(Data items)
━━━━━━━━━━

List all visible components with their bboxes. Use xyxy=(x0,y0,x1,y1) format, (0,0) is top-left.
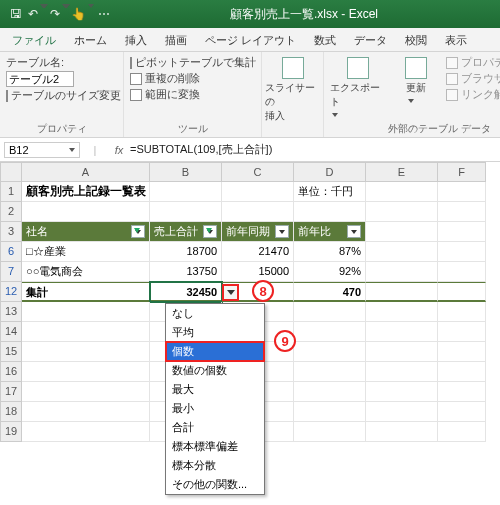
ribbon-group-external: エクスポート 更新 プロパティ ブラウザーで開く リンク解除 外部のテーブル デ… xyxy=(324,52,500,137)
filter-icon[interactable] xyxy=(203,225,217,238)
table-row[interactable]: ○○電気商会 xyxy=(22,262,150,282)
callout-9: 9 xyxy=(274,330,296,352)
agg-option-countnums[interactable]: 数値の個数 xyxy=(166,361,264,380)
totals-label[interactable]: 集計 xyxy=(22,282,150,302)
ribbon-slicer: スライサーの挿入 xyxy=(262,52,324,137)
row-header[interactable]: 15 xyxy=(0,342,22,362)
touch-mode-icon[interactable]: 👆 xyxy=(72,4,92,24)
redo-icon[interactable]: ↷ xyxy=(50,4,70,24)
row-header[interactable]: 14 xyxy=(0,322,22,342)
unit-label[interactable]: 単位：千円 xyxy=(294,182,366,202)
menu-tabs: ファイル ホーム 挿入 描画 ページ レイアウト 数式 データ 校閲 表示 xyxy=(0,28,500,52)
agg-option-average[interactable]: 平均 xyxy=(166,323,264,342)
th-total[interactable]: 売上合計 xyxy=(150,222,222,242)
tab-formulas[interactable]: 数式 xyxy=(306,29,344,51)
sheet-title[interactable]: 顧客別売上記録一覧表 xyxy=(22,182,150,202)
agg-option-max[interactable]: 最大 xyxy=(166,380,264,399)
col-header-a[interactable]: A xyxy=(22,162,150,182)
pivot-icon xyxy=(130,57,132,69)
row-header[interactable]: 1 xyxy=(0,182,22,202)
ribbon-group-properties: テーブル名: テーブルのサイズ変更 プロパティ xyxy=(0,52,124,137)
table-name-label: テーブル名: xyxy=(6,55,117,70)
table-name-input[interactable] xyxy=(6,71,74,87)
summarize-pivot-button[interactable]: ピボットテーブルで集計 xyxy=(130,55,255,70)
col-header-e[interactable]: E xyxy=(366,162,438,182)
ribbon: テーブル名: テーブルのサイズ変更 プロパティ ピボットテーブルで集計 重複の削… xyxy=(0,52,500,138)
column-headers: A B C D E F xyxy=(22,162,500,182)
refresh-icon xyxy=(405,57,427,79)
row-header[interactable]: 2 xyxy=(0,202,22,222)
name-box[interactable]: B12 xyxy=(4,142,80,158)
col-header-f[interactable]: F xyxy=(438,162,486,182)
agg-option-min[interactable]: 最小 xyxy=(166,399,264,418)
properties-icon xyxy=(446,57,458,69)
row-header[interactable]: 19 xyxy=(0,422,22,442)
tab-home[interactable]: ホーム xyxy=(66,29,115,51)
th-name[interactable]: 社名 xyxy=(22,222,150,242)
aggregate-menu: なし 平均 個数 数値の個数 最大 最小 合計 標本標準偏差 標本分散 その他の… xyxy=(165,303,265,495)
refresh-button[interactable]: 更新 xyxy=(388,55,444,120)
th-ratio[interactable]: 前年比 xyxy=(294,222,366,242)
open-browser-button[interactable]: ブラウザーで開く xyxy=(446,71,500,86)
quick-access-toolbar: 🖫 ↶ ↷ 👆 ⋯ xyxy=(6,4,114,24)
callout-8: 8 xyxy=(252,280,274,302)
tab-view[interactable]: 表示 xyxy=(437,29,475,51)
filter-icon[interactable] xyxy=(131,225,145,238)
agg-option-none[interactable]: なし xyxy=(166,304,264,323)
agg-option-count[interactable]: 個数 xyxy=(166,342,264,361)
range-icon xyxy=(130,89,142,101)
row-header[interactable]: 18 xyxy=(0,402,22,422)
row-header[interactable]: 12 xyxy=(0,282,22,302)
undo-icon[interactable]: ↶ xyxy=(28,4,48,24)
export-icon xyxy=(347,57,369,79)
formula-bar: B12 | fx =SUBTOTAL(109,[売上合計]) xyxy=(0,138,500,162)
th-prev[interactable]: 前年同期 xyxy=(222,222,294,242)
qat-more-icon[interactable]: ⋯ xyxy=(94,4,114,24)
save-icon[interactable]: 🖫 xyxy=(6,4,26,24)
col-header-d[interactable]: D xyxy=(294,162,366,182)
filter-icon[interactable] xyxy=(347,225,361,238)
row-header[interactable]: 6 xyxy=(0,242,22,262)
slicer-icon xyxy=(282,57,304,79)
row-header[interactable]: 17 xyxy=(0,382,22,402)
tab-data[interactable]: データ xyxy=(346,29,395,51)
resize-icon xyxy=(6,90,8,102)
filter-icon[interactable] xyxy=(275,225,289,238)
insert-slicer-button[interactable]: スライサーの挿入 xyxy=(265,55,321,123)
agg-option-more[interactable]: その他の関数... xyxy=(166,475,264,494)
agg-option-sum[interactable]: 合計 xyxy=(166,418,264,437)
properties-button[interactable]: プロパティ xyxy=(446,55,500,70)
table-row[interactable]: □☆産業 xyxy=(22,242,150,262)
totals-dropdown-button[interactable] xyxy=(222,284,239,301)
fx-icon[interactable]: fx xyxy=(110,144,128,156)
row-header[interactable]: 3 xyxy=(0,222,22,242)
browser-icon xyxy=(446,73,458,85)
tab-file[interactable]: ファイル xyxy=(4,29,64,51)
formula-input[interactable]: =SUBTOTAL(109,[売上合計]) xyxy=(128,142,500,157)
ribbon-group-tools: ピボットテーブルで集計 重複の削除 範囲に変換 ツール xyxy=(124,52,262,137)
totals-prev-tail[interactable]: 470 xyxy=(294,282,366,302)
row-header[interactable]: 13 xyxy=(0,302,22,322)
agg-option-var[interactable]: 標本分散 xyxy=(166,456,264,475)
tab-insert[interactable]: 挿入 xyxy=(117,29,155,51)
worksheet: A B C D E F 1 顧客別売上記録一覧表 単位：千円 2 3 社名 売上… xyxy=(0,162,500,442)
row-header[interactable]: 16 xyxy=(0,362,22,382)
unlink-button[interactable]: リンク解除 xyxy=(446,87,500,102)
unlink-icon xyxy=(446,89,458,101)
tab-draw[interactable]: 描画 xyxy=(157,29,195,51)
export-button[interactable]: エクスポート xyxy=(330,55,386,120)
window-title: 顧客別売上一覧.xlsx - Excel xyxy=(114,6,494,23)
title-bar: 🖫 ↶ ↷ 👆 ⋯ 顧客別売上一覧.xlsx - Excel xyxy=(0,0,500,28)
tab-review[interactable]: 校閲 xyxy=(397,29,435,51)
col-header-c[interactable]: C xyxy=(222,162,294,182)
agg-option-stdev[interactable]: 標本標準偏差 xyxy=(166,437,264,456)
convert-to-range-button[interactable]: 範囲に変換 xyxy=(130,87,255,102)
totals-total[interactable]: 32450 xyxy=(150,282,222,302)
dedup-icon xyxy=(130,73,142,85)
resize-table-button[interactable]: テーブルのサイズ変更 xyxy=(6,88,117,103)
col-header-b[interactable]: B xyxy=(150,162,222,182)
select-all-corner[interactable] xyxy=(0,162,22,182)
remove-duplicates-button[interactable]: 重複の削除 xyxy=(130,71,255,86)
tab-page-layout[interactable]: ページ レイアウト xyxy=(197,29,304,51)
row-header[interactable]: 7 xyxy=(0,262,22,282)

━━━━━━━━━━

Give the number of lines in the entries that include the string "Excel", and nothing more.

2